#### Task directions
Exact transcription of the following records is needed, with every picture dropped.
***** Given entries *****
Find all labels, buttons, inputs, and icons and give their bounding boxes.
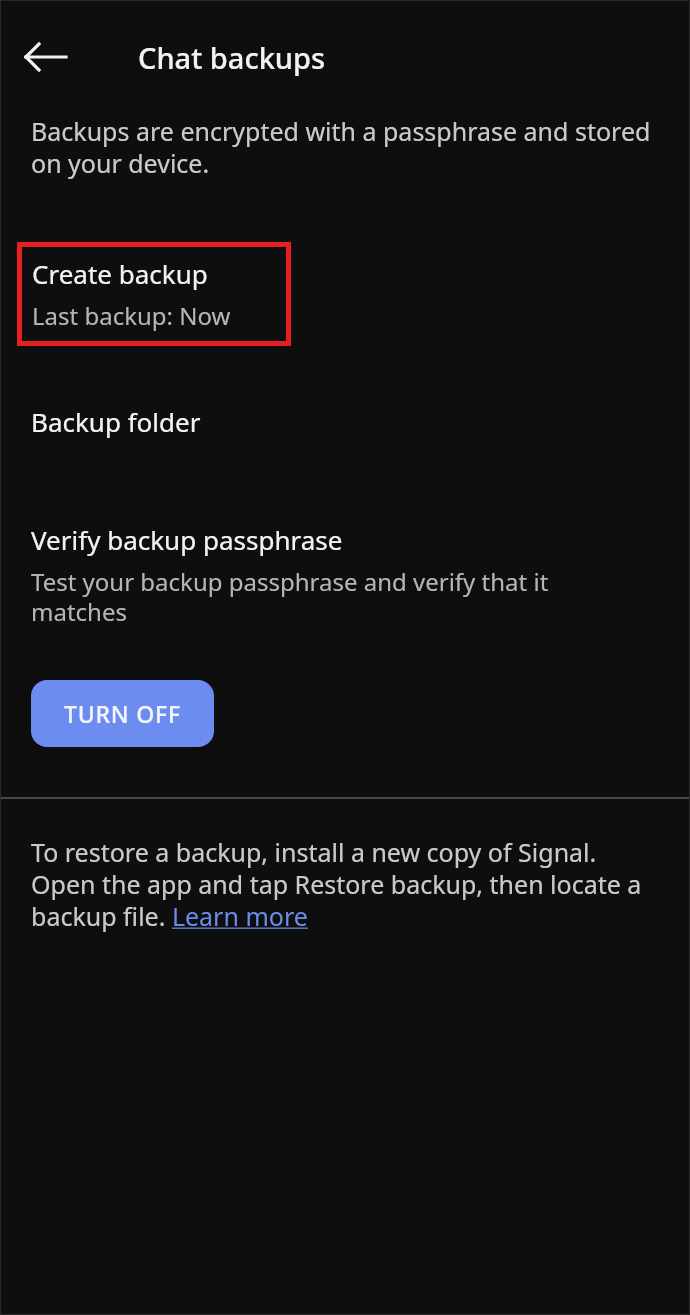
staticText: Chat backups xyxy=(138,38,326,77)
button[interactable]: Verify backup passphrase xyxy=(0,522,690,628)
staticText: Backup folder xyxy=(31,404,201,439)
button[interactable]: Backup folder xyxy=(0,382,690,460)
staticText: To restore a backup, install a new copy … xyxy=(31,835,662,933)
staticText: Create backup xyxy=(32,256,208,291)
staticText: Backups are encrypted with a passphrase … xyxy=(31,114,656,180)
button[interactable]: Back xyxy=(18,29,74,85)
staticText: Verify backup passphrase xyxy=(31,522,343,557)
button[interactable]: TURN OFF xyxy=(31,680,214,747)
staticText: TURN OFF xyxy=(64,698,181,729)
staticText: Last backup: Now xyxy=(32,299,231,332)
button[interactable]: Create backup xyxy=(17,242,291,346)
staticText: Test your backup passphrase and verify t… xyxy=(31,565,610,628)
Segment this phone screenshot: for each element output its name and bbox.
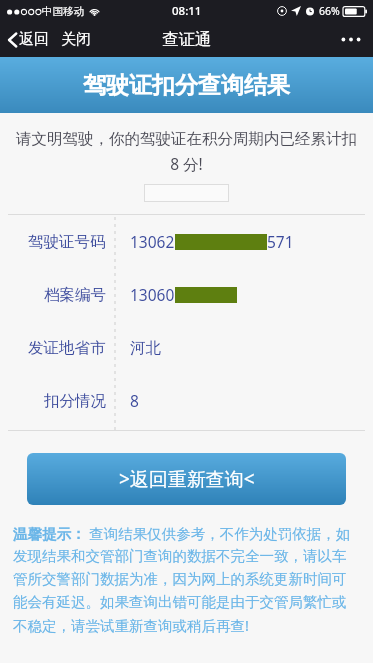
*****
#### Answer section
Find all labels, buttons, inputs, and icons and give their bounding boxes.
staticText: Chat backups xyxy=(138,38,326,77)
button[interactable]: Verify backup passphrase xyxy=(0,522,690,628)
staticText: Backup folder xyxy=(31,404,201,439)
button[interactable]: Backup folder xyxy=(0,382,690,460)
staticText: To restore a backup, install a new copy … xyxy=(31,835,662,933)
staticText: Create backup xyxy=(32,256,208,291)
staticText: Backups are encrypted with a passphrase … xyxy=(31,114,656,180)
button[interactable]: Back xyxy=(18,29,74,85)
staticText: Verify backup passphrase xyxy=(31,522,343,557)
button[interactable]: TURN OFF xyxy=(31,680,214,747)
staticText: TURN OFF xyxy=(64,698,181,729)
staticText: Last backup: Now xyxy=(32,299,231,332)
button[interactable]: Create backup xyxy=(17,242,291,346)
staticText: Test your backup passphrase and verify t… xyxy=(31,565,610,628)
Segment this phone screenshot: for each element output its name and bbox.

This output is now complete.